On appeal before the Federal Circuit, Ikeda argued that the Board erred by relying upon inherency to supply the necessary low-maltose activity claim element in making its obviousness determination, by improperly shifting the evidentiary burden to Ikeda, and by discounting the objective indicia of nonobviousness, specifically that of a long-felt need. With respect to its first argument, Ikeda contended that because Senior's enzyme preparation was contaminated with about 7,000 times more protein than the '668 application's preparation, those impurities caused Senior's preparation to "differ[] vastly" from the '668 application's preparation in how it reacts with maltose. The Federal Circuit, however, disagreed with Ikeda's argument, finding that "[s]ubstantial evidence supports the PTAB's conclusion that Senior's FAD-GDH enzyme preparation inherently discloses the Challenged Claims' low-maltose activity limitation." In particular, the opinion states that "[a]lthough Senior does not directly address glucose specificity or maltose, Senior's FAD-GDH enzyme, prepared from 'A[.] oryzae,' has the same 'E.C. 1.1.99.10' classification number as the '668 application's FAD-GDH enzyme, even though each FAD-GDH enzyme is produced from a different microorganism, i.e., from 'A. Terreus'" [citations omitted]. The opinion concludes that "it was reasonable for the PTAB to conclude that both Senior and the '668 application characterize their microbe-derived preparations as having identical enzymatic activity, which necessarily includes having the same substrate specificity" (emphasis in opinion), adding that:
The PTAB had a reasonable basis to conclude that because Senior discloses the use of the FAD-GDH enzyme described in the '668 application, classified under E.C. 1.1.99.10, the claimed low "5% or less" activity against maltose relative to glucose in the reaction layer is inherently disclosed in Senior's enzyme preparation.

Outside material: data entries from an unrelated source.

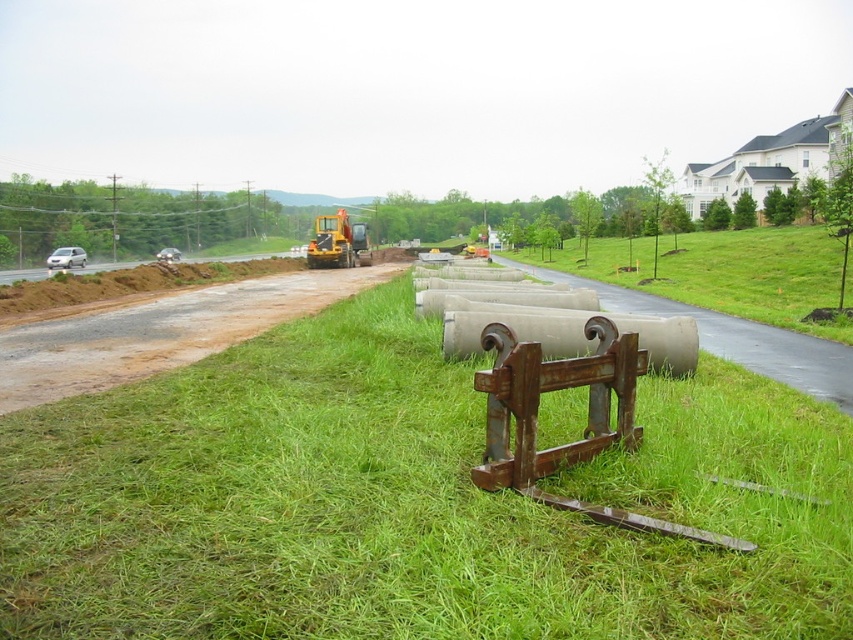 Question: Is brown dirt track at left below yellow rubber excavator at center?

Choices:
 (A) yes
 (B) no

Answer: (A)

Question: Which point appears farthest from the camera in this image?

Choices:
 (A) (338, 209)
 (B) (274, 436)
 (C) (131, 355)

Answer: (A)

Question: Is brown dirt track at left to the right of yellow rubber excavator at center from the viewer's perspective?

Choices:
 (A) yes
 (B) no

Answer: (A)

Question: Among these objects, which one is nearest to the camera?

Choices:
 (A) yellow rubber excavator at center
 (B) brown dirt track at left
 (C) green grass at center

Answer: (B)

Question: Which object is the closest to the green grass at center?

Choices:
 (A) yellow rubber excavator at center
 (B) brown dirt track at left

Answer: (B)

Question: Is green grass at center below yellow rubber excavator at center?

Choices:
 (A) yes
 (B) no

Answer: (A) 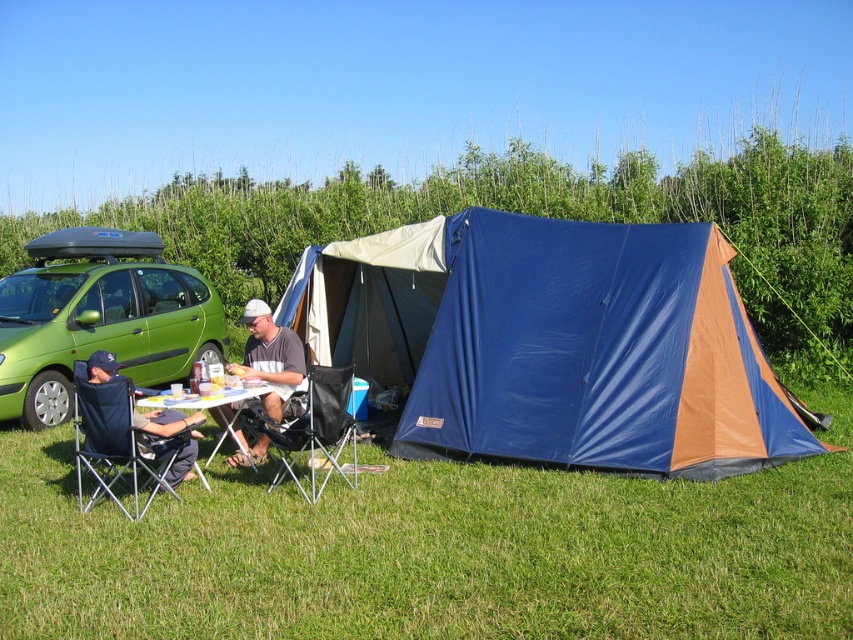 Consider the image. You are a photographer trying to capture a photo of the black fabric chair at center and the white fabric shirt at center. Which object should you focus on first if you want to ensure both are in sharp focus, considering their heights?

The black fabric chair at center is much taller than the white fabric shirt at center. To ensure both are in sharp focus, focus on the black fabric chair at center first since it is taller and likely further away.

You are standing at the point with coordinates point (x=553, y=342). Looking around, you see the blue tarpaulin tent at center. What object are you standing on?

You are standing on the blue tarpaulin tent at center, as the point (x=553, y=342) corresponds to this object according to the description.

You are planning to set up a tent in this camping scene. You have two chairs, the dark blue fabric chair at lower left and the black fabric chair at center. Which chair is located to the left of the other?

The Federal Circuit also rejected the argument that the Board improperly shifted the evidentiary burden to Ikeda, citing In re Best, 562 F.2d 1252, 1255 (CCPA 1997), for the proposition that "the fairness of shifting the burden 'is evidenced by the [US]PTO's inability to manufacture products or to obtain and compare prior art products.'" The Court therefore concluded that "we see no reason to call into question the PTAB's finding 'that the 'possible presence of contaminants' in Senior's enzyme preparation [does not] render the claimed biosensor non-obvious.'"
Finally, with respect to Ikeda's argument that the Board discounted the objective indicia of nonobviousness, especially that of a long-felt need, the Federal Circuit disagreed that the Board erred by not crediting Ikeda's evidence of long-felt need for a GDH enzyme with no separate cofactor. The Court noted that because claim 22 employs the transitional phrase "comprising" in its preamble, the claim "does not exclude biosensors that employ a cofactor" (emphasis in opinion). Therefore, because claims 22 and 23 encompass biosensors that use cofactors, "it follows that they do not satisfy Ikeda's alleged need for dehydrogenase-based glucose sensors that do not rely on a cofactor." Rejecting all of Ikeda's arguments, the Federal Circuit therefore affirmed the decision of the Patent Trial and Appeal Board.
In re Ikeda Food Research Co. (Fed. Cir. 2019)
Nonprecedential disposition
Panel: Circuit Judges Wallach, Taranto, and Hughes
Opinion by Circuit Judge Wallach
It would have been a lot less expensive to make and compare the prior art enzyme preparation. This is a classic 1.132 declaration situation.